What needs to be done
Hunt through the entries for the word "líquidos" and copy each line in which it appears.
Data supplied below:
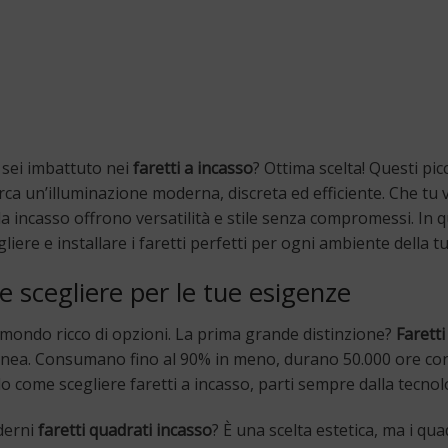
i sei imbattuto nei
faretti a incasso
? Ottima scelta! Questi picc
erca un’illuminazione moderna, discreta ed efficiente. Che tu 
i da incasso offrono versatilità e stile senza compromessi. In 
liere e installare i faretti perfetti per ogni ambiente della t
le scegliere per le tue esigenze
 mondo ricco di opzioni. La prima grande distinzione?
Farett
a linea. Consumano fino al 90% in meno, durano 50.000 ore con
do come scegliere faretti a incasso, parti sempre dalla tecno
oderni
faretti quadrati incasso
? È una scelta estetica, ma i qua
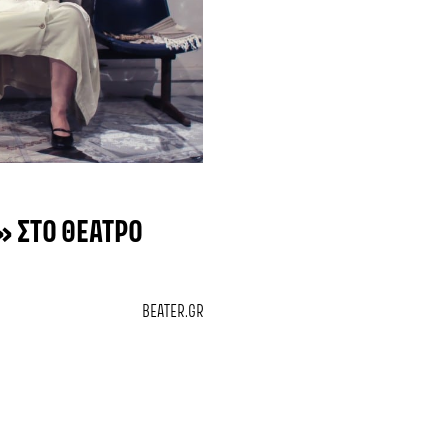
» ΣΤΟ ΘΈΑΤΡΟ
BEATER.GR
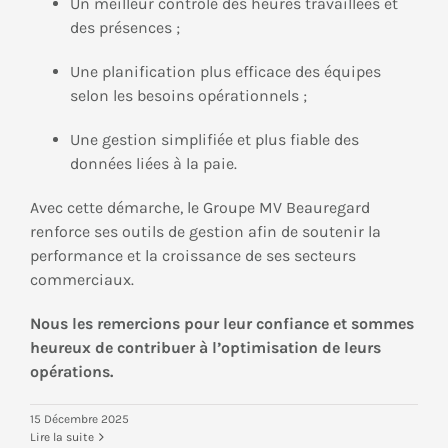
Un meilleur contrôle des heures travaillées et
des présences ;
Une planification plus efficace des équipes
selon les besoins opérationnels ;
Une gestion simplifiée et plus fiable des
données liées à la paie.
Avec cette démarche, le Groupe MV Beauregard
renforce ses outils de gestion afin de soutenir la
performance et la croissance de ses secteurs
commerciaux.
Nous les remercions pour leur confiance et sommes
heureux de contribuer à l’optimisation de leurs
opérations.
15 Décembre 2025
Lire la suite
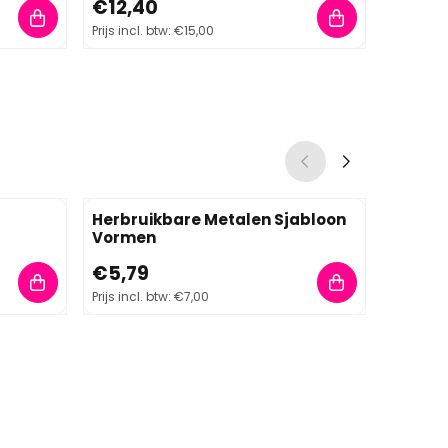
Prijs: 12,40, inclusief btw: 15,00
Prijs: 4,
€12,40
€4,13
Prijs incl. btw:
€15,00
Prijs incl.
Herbruikbare Metalen Sjabloon
Tips Cl
Vormen
Prijs: 5,79, inclusief btw: 7,00
Prijs: 5,
€5,79
€5,79
Prijs incl. btw:
€7,00
Prijs incl.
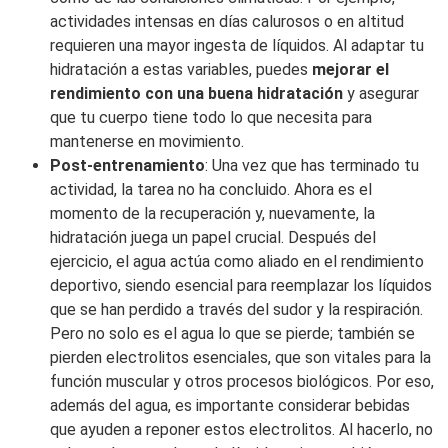
actividades intensas en días calurosos o en altitud
requieren una mayor ingesta de líquidos. Al adaptar tu
hidratación a estas variables, puedes
mejorar el
rendimiento con una buena hidratación
y asegurar
que tu cuerpo tiene todo lo que necesita para
mantenerse en movimiento.
Post-entrenamiento
: Una vez que has terminado tu
actividad, la tarea no ha concluido. Ahora es el
momento de la recuperación y, nuevamente, la
hidratación juega un papel crucial. Después del
ejercicio, el agua actúa como aliado en el rendimiento
deportivo, siendo esencial para reemplazar los líquidos
que se han perdido a través del sudor y la respiración.
Pero no solo es el agua lo que se pierde; también se
pierden electrolitos esenciales, que son vitales para la
función muscular y otros procesos biológicos. Por eso,
además del agua, es importante considerar bebidas
que ayuden a reponer estos electrolitos. Al hacerlo, no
End of Data supplied.
Problem solution
requieren una mayor ingesta de líquidos. Al adaptar tu
deportivo, siendo esencial para reemplazar los líquidos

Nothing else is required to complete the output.